In [2]:
import numpy as np
import pandas as pd
from sklearn.linear_model import LinearRegression
from numpy.testing import assert_array_almost_equal
import statsmodels.api as sm
from line_profiler import LineProfiler


## Generating some data

In [68]:
def generate_random_data(n_rows, n_cols, seed=1):
    """ Generate random gaussian data with a given seed """
    np.random.seed(seed)
    random_data = np.random.normal(size=n_cols * n_rows, scale=4)
    random_data = random_data.reshape(n_rows, n_cols)
    random_df = pd.DataFrame(random_data)
    return random_df

df = generate_random_data(n_rows=64*50, n_cols=1)
df['group'] = np.arange(len(df)) % 64

In [4]:
def ols_groupby_lstsq(series):
    lenght_x = series.shape[0]
    X = np.arange(lenght_x)
    ones = np.ones(lenght_x)
    X = np.vstack((X, ones)).T
    slope, intercept = np.linalg.lstsq(X, series, rcond=-1)[0]
    return slope

In [5]:
%%timeit
slopes_by_group = df.groupby('group')[0].apply(ols_groupby_lstsq)

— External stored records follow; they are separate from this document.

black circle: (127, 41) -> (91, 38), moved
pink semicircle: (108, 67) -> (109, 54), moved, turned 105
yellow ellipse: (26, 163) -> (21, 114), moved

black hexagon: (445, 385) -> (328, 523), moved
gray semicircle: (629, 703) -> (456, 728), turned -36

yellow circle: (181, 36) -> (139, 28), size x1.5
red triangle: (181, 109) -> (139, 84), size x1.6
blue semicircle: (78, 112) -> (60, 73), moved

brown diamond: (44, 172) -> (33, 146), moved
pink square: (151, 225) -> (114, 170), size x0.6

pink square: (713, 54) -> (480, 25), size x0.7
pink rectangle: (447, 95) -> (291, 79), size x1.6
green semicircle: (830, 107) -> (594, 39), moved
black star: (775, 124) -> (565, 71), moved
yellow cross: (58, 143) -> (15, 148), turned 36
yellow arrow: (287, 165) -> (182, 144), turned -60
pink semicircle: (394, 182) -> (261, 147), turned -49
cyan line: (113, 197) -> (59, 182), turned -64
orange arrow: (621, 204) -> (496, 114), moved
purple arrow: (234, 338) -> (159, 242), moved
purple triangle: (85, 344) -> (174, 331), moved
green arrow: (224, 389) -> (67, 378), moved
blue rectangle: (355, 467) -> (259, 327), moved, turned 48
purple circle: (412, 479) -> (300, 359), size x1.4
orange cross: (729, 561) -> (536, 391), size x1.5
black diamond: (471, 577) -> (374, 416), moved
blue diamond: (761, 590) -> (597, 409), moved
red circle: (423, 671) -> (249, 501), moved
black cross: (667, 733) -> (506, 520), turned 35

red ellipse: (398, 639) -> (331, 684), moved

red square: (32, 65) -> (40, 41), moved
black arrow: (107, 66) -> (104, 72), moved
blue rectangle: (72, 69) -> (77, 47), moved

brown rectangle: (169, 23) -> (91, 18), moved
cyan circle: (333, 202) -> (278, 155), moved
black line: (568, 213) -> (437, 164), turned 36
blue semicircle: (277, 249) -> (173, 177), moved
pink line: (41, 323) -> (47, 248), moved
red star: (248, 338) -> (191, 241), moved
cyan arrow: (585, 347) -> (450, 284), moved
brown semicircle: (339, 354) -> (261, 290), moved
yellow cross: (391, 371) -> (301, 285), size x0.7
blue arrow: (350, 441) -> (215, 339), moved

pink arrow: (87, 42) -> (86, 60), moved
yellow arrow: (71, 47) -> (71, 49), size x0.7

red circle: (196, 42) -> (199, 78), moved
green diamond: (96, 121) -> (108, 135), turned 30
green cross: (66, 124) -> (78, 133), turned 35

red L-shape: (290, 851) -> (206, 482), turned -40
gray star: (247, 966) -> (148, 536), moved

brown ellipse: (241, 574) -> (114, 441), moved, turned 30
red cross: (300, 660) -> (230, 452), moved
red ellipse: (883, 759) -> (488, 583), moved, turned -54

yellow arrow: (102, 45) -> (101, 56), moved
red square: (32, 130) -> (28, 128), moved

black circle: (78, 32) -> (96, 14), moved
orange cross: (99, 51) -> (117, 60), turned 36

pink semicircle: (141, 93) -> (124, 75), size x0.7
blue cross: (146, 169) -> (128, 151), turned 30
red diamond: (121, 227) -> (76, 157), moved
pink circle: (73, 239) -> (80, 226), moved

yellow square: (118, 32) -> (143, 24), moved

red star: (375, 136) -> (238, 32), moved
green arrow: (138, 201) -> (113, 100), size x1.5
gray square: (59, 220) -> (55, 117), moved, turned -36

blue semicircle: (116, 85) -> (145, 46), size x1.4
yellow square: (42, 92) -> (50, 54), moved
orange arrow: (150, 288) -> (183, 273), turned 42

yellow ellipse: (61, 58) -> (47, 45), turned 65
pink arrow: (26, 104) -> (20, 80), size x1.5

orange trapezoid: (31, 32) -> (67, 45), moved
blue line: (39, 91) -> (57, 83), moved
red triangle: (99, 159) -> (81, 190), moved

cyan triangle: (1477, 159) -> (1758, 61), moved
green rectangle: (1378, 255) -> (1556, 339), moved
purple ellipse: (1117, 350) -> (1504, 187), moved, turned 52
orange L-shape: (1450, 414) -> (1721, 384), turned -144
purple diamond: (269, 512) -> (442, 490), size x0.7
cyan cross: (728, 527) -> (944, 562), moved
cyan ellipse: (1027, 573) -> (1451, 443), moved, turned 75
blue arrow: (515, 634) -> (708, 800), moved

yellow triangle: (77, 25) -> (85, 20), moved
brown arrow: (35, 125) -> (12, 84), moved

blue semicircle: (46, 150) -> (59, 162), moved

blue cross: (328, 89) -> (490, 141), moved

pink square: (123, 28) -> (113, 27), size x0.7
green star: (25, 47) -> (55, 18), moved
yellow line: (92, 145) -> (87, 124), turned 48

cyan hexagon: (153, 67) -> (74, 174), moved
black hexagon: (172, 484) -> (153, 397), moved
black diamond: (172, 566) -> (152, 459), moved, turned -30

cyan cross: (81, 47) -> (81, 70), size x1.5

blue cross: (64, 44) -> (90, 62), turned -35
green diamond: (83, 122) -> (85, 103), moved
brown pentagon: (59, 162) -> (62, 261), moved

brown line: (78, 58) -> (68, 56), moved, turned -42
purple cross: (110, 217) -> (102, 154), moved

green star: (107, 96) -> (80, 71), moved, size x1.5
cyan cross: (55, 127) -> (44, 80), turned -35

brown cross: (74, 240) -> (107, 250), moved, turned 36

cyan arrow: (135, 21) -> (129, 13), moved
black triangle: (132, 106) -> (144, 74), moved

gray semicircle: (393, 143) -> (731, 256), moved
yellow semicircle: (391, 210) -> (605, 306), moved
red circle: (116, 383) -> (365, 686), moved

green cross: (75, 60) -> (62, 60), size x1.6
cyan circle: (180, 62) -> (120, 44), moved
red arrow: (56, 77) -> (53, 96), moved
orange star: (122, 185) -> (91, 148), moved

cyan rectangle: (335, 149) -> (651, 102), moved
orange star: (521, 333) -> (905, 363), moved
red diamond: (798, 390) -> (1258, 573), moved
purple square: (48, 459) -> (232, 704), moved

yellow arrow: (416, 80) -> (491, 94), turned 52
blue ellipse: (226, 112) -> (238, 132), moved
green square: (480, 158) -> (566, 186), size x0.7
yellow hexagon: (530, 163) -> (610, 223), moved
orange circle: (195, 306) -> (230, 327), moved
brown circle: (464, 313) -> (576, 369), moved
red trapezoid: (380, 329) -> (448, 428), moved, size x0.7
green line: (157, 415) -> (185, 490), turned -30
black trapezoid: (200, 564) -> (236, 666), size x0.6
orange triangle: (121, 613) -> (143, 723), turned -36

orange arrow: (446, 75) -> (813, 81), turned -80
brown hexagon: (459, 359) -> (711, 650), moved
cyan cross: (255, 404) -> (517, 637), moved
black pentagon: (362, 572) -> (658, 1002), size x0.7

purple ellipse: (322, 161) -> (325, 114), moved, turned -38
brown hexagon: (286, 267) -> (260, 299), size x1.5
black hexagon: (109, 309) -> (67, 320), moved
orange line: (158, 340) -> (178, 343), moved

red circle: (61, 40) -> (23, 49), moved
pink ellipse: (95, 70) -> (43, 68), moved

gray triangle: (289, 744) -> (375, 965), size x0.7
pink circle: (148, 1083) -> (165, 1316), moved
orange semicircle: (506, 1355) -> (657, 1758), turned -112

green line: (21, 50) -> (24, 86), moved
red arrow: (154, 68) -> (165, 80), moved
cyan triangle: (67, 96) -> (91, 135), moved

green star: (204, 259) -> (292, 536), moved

13.7 ms ± 497 µs per loop (mean ± std. dev. of 7 runs, 100 loops each)


In [6]:
%%timeit
slopes_by_group = df.groupby('group')[0].agg(ols_groupby_lstsq)

7.35 ms ± 67.2 µs per loop (mean ± std. dev. of 7 runs, 100 loops each)


In [7]:
%%timeit
slopes_by_group = df.groupby('group')[0].transform(ols_groupby_lstsq)

24.1 ms ± 500 µs per loop (mean ± std. dev. of 7 runs, 10 loops each)


In [70]:
# from collections import defaultdict
import numba
from numba.typed import Dict
from numba import types

def get_group_ixs0(ids):
    id_hash = defaultdict(list)
    for j, key in enumerate(ids):
        id_hash[key].append(j)
    id_hash = {k: np.array(v) for k, v in id_hash.items()}
    return id_hash

# @numba.jit(nopython=False)
def get_group_ixs(group_ids):
    result = dict()
    for key in set(group_ids):
        result[key] = []

    for i, val in enumerate(group_ids):
        result[val].append(i)
    return result

# @numba.jit(nopython=True)
def group_apply(values, group_ids, func):
    output = np.repeat(np.nan, len(values))
    ixs = get_group_ixs(group_ids)
    for ix in ixs.values():
        output[ix] = func(values[list(ix)])
    return output

In [71]:
def ols_group_ixs_numba(array):
    lenght_x = array.shape[0]
    X = np.arange(lenght_x)
    ones = np.ones(lenght_x)
    X = np.vstack((X, ones)).T
    slope = np.linalg.lstsq(X, array, rcond=-1)[0][0]
    return slope

In [72]:
%%timeit
group_apply(df[0].values[0:1], df['group'].values[0:1], ols_lstsq_raw)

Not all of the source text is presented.